Nurses donning gloves may risk infecting patients with faecal bacteria after research found contaminated gloves pulled from boxes across a busy hospital ward.
The University of Otago research within a few days of glove boxes being in use on the ward that faecal bacteria like klebsiella pneumoniae were found on unused gloves along with high levels of common skin bacteria.
Lead researcher and microbiologist Dr Heather Brooks said the study highlighted the need for better adherence to hand hygiene and improved design of glove boxes so health workers do not have to delve deep into the box to pull out gloves.
“We have uncovered the potential for gloves to transmit infection,” said Brooks.
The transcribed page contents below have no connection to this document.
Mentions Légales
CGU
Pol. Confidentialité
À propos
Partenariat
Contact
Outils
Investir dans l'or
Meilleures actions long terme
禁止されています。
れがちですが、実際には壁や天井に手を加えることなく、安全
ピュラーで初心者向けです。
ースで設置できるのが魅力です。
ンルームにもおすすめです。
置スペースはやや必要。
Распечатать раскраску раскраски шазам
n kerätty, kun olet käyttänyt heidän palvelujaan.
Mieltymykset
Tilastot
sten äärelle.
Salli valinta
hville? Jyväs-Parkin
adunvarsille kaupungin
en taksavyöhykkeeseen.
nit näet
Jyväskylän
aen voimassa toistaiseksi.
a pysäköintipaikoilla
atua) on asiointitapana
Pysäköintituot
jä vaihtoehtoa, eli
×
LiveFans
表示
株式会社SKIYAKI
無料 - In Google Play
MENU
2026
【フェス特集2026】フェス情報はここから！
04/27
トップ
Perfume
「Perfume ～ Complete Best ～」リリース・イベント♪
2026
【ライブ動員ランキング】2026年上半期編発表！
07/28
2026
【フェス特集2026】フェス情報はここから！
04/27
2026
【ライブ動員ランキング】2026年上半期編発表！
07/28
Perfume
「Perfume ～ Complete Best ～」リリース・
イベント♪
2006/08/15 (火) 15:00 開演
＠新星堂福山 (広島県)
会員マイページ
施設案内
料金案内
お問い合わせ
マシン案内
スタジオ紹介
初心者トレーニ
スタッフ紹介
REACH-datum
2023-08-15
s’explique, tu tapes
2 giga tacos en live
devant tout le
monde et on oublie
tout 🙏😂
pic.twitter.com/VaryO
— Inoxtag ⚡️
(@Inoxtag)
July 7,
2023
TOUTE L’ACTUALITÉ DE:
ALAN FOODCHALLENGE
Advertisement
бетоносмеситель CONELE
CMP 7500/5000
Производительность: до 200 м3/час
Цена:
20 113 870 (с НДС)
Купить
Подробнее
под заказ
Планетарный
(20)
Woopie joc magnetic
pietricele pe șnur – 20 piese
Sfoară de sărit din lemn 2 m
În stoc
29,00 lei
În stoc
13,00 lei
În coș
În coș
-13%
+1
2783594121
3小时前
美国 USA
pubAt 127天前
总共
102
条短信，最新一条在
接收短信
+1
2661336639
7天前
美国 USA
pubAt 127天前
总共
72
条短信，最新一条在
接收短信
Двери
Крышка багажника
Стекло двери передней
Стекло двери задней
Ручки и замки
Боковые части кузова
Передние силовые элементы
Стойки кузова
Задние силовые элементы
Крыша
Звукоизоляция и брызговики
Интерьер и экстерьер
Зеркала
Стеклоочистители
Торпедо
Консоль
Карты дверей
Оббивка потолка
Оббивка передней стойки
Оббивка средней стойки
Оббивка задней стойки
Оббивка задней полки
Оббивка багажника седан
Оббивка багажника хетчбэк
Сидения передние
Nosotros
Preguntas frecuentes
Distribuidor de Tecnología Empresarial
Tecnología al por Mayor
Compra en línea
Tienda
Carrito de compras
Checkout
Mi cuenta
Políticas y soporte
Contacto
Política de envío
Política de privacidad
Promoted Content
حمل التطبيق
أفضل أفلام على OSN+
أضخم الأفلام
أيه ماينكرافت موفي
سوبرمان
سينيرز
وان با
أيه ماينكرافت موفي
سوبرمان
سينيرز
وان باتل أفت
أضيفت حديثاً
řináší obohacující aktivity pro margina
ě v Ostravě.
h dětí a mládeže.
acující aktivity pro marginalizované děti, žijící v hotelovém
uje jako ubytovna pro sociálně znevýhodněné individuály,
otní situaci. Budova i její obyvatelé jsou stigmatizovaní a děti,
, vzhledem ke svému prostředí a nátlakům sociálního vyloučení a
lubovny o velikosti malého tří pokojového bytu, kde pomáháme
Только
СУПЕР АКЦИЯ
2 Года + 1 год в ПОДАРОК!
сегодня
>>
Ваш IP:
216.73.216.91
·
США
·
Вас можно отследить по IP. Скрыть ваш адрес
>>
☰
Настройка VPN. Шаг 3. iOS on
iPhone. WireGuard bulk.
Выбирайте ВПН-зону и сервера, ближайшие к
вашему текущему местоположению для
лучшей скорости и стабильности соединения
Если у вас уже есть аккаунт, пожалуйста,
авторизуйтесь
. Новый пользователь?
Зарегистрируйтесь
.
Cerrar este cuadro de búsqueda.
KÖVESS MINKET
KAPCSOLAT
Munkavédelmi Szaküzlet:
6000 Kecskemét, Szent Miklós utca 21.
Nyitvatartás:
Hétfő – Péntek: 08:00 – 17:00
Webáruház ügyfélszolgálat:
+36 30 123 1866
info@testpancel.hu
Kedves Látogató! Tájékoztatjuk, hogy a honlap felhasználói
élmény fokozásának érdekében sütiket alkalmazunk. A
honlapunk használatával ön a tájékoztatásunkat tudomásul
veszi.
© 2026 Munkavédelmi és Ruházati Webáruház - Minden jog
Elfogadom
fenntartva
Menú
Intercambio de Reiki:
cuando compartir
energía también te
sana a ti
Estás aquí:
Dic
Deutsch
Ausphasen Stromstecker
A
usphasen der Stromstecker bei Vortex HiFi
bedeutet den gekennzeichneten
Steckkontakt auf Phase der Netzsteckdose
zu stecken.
The study has just been published in the latest Australasian Medical Journal. It is a follow-up to a pilot study (reported in Nursing Review in September 2010) prompted by a nursing colleague of Dr Jon Cornwall, a former Otago Polytechnic nursing school staff member, who was involved in both studies.
The latest research involved testing gloves pulled from 10 boxes of non-sterile disposable gloves placed in random rooms in an orthopaedic ward of Dunedin Hospital. Glove samples tested from nine of the freshly opened boxes were found to contain the common environmental bacteria bacillus and only one box was found to have contamination from common skin bacteria.
But within a few days of the boxes being in use skin bacteria (like Staphylococcus epidermidis) were found in unused gloves tested from nearly all the boxes and four pathogenic bacteria associated with hospital-acquired infections, including Staphylococcus aureus, were also found in five samples.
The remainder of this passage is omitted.